3 Reasons to Retreat

There are infinite reasons to attend a yoga and meditation retreat. But three in particular have been on my mind as we get closer to an April 2023 return to Baja Sur. The top 3 reasons to retreat? Travel, practice and community. Keep reading to learn why.

1. Travel Is a Good Teacher

This past year, I spent just 66 days in the United States. And while there, I put over 12,000 miles on my car. All of this to say, I’ve been continuously traveling. The idea of being somewhere new and unfamiliar is, well, familiar. That said, traveling has yet to cease providing me with profound insight into my relationship to what I perceive as ‘other.’ Other people, other cultures, other places, other times, all of it.

Immersing myself in the unfamiliar provides great clarity around how I habitually react to the unknown. It’s drawn awareness to my past conditioning, taught me about myself, and shed light on where I still need to grow. Retreating from familiar surroundings gives us the opportunity to get to know ourselves better.

A friend was repainting her house. She brought home several different swatches to test out in her home. The same grey swatch looked almost light blue when placed on a white wall, appeared much darker when lying on her kitchen counter, and changed again with the light in her bathroom. We too will shapeshift when placed in a different context. It’s fascinating to find out how.

a brief video on 3 reasons to retreat

2. Prioritizing Practice Matters

There are two meditations we learn early on in the Buddhist path. The first is to meditate on our leisure and fortune. If you’re reading this blog, you have everything you need. In fact, you have so much you can afford to spend lots of time on what’s really important – your practice. The second meditation? Mindfulness of death. You may spend your time collecting money, accolades, and friends, but none of that can come with you when you die. What’s more, you have no idea when your last day will come.

These meditations are not meant to depress us, but to motivate. Right now, we have a very good opportunity before us but we don’t know how long it will last or when it will come around again. The time to get right in our head is right now.

Yet despite our best intentions, we can only seem to fit in a few 15-minute meditations and 2 or 3 yoga classes each week. To truly prioritize our practice, we need to get away. Like, physically step aside from our day-to-day lives, travel to a place with no cellular service, refuse to connect to WiFi, and for what might be the first time ever, allow ourselves to be 100% present.

3. Community is King

Last but not least of our reasons to retreat?

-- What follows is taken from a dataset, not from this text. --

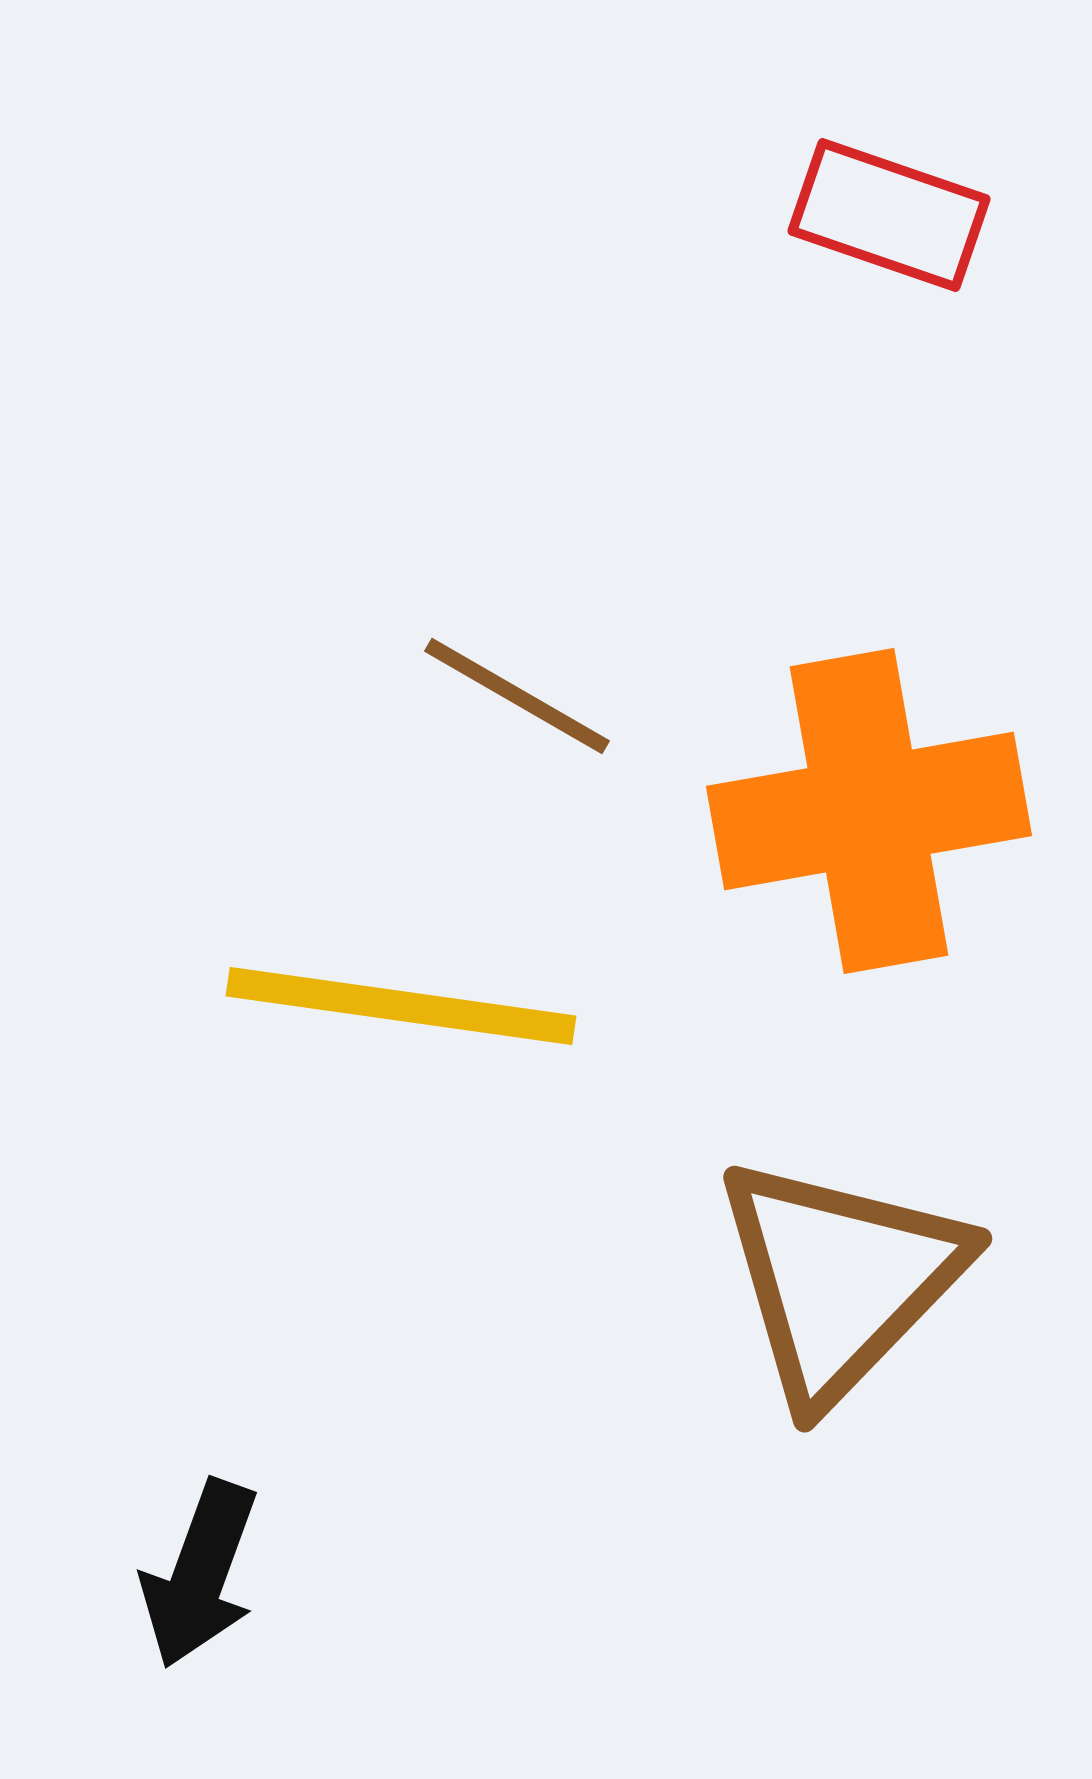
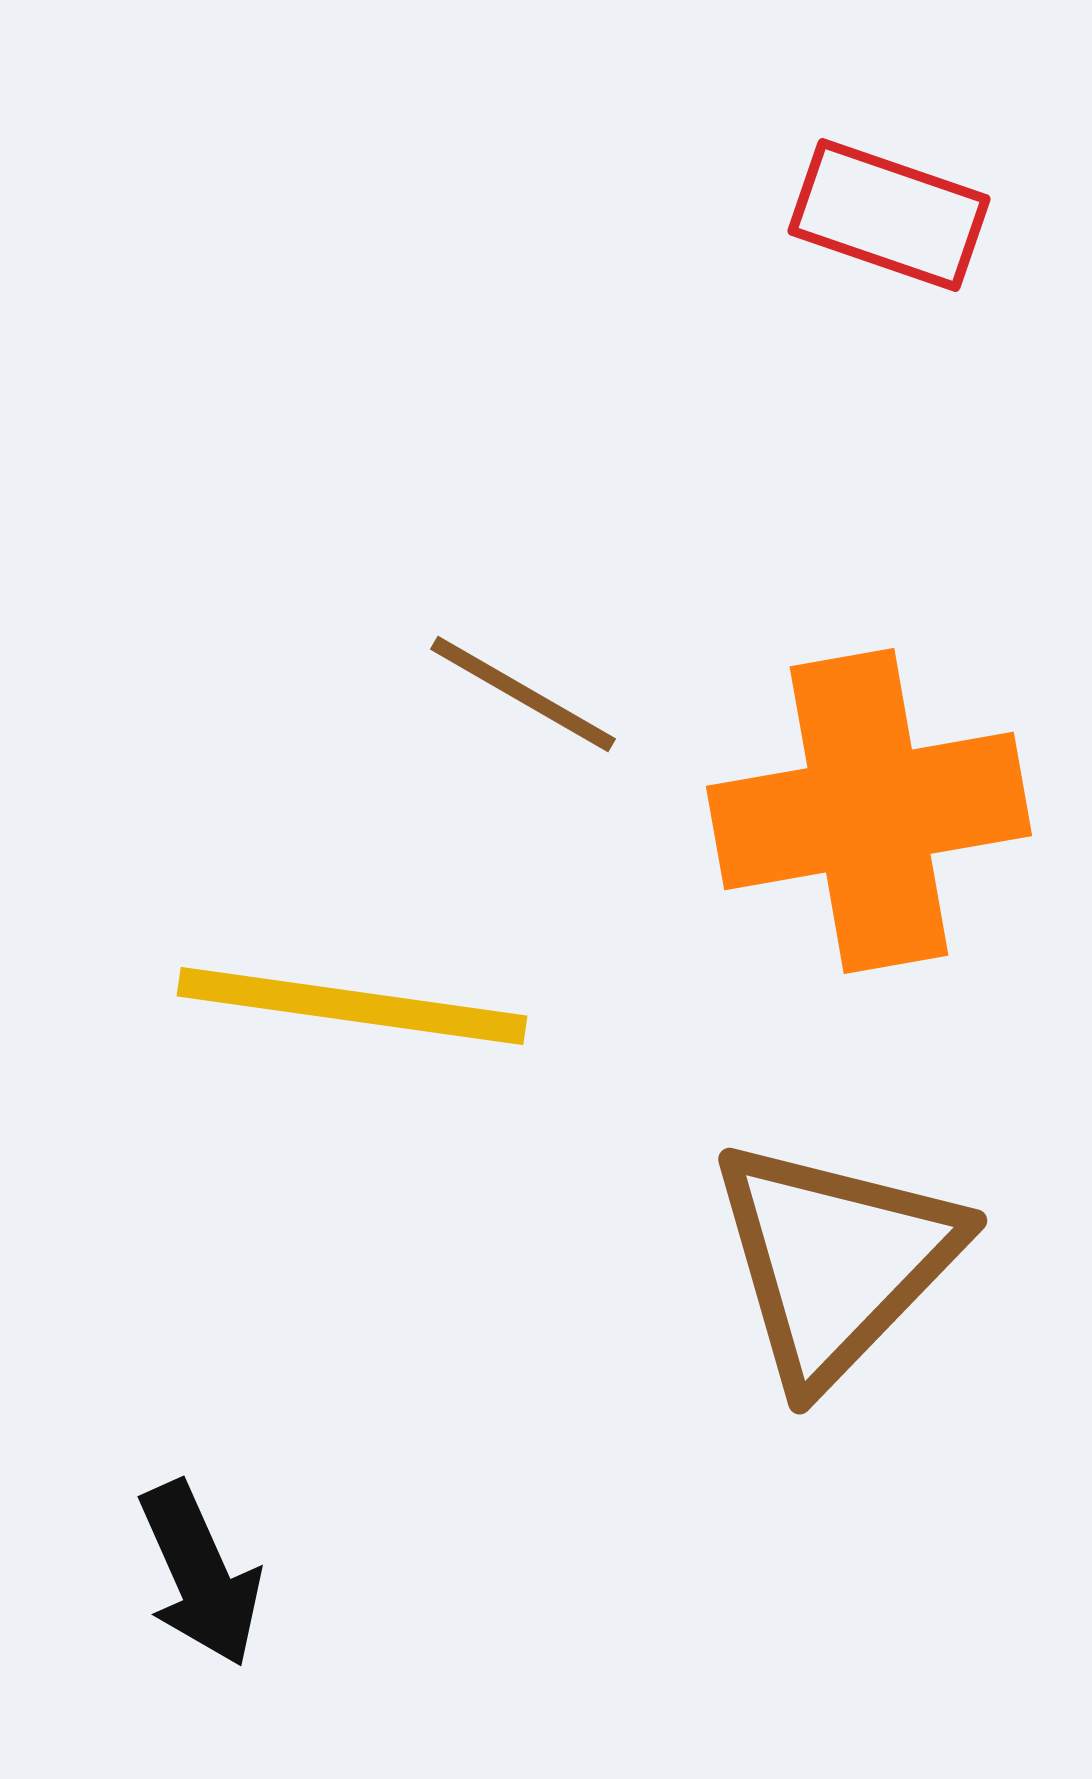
brown line: moved 6 px right, 2 px up
yellow line: moved 49 px left
brown triangle: moved 5 px left, 18 px up
black arrow: rotated 44 degrees counterclockwise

The community you’ll connect with. Despite what most people think, the majority of our retreat attendees are single travelers. Just like you, these people had a little insecurity, uncertainty and fear, but they made the deposit, booked the flights and took a leap of faith.

Is there ever a perfect time to leave your job and/or your family, to drop out of your routine, to spend that much money on yourself? No. There isn’t. But wouldn’t you like to hang out with the kind of people who do it anyway?

It’s said that if a monk wants his practice to be fruitful, he’ll surround himself with teachers and fellow practitioners who are walking the same path he is. The support of the sangha is so important, we won’t get anywhere without it.

In a new and unfamiliar place, practicing meditation and yoga daily, energy moves, prana shifts. We go on retreat because we want transformation! But it’s not always easy. Thankfully, we’re never alone. The support we receive from our fellow travelers, and the opportunity we get to support them in turn, offers us exactly what we need to grow.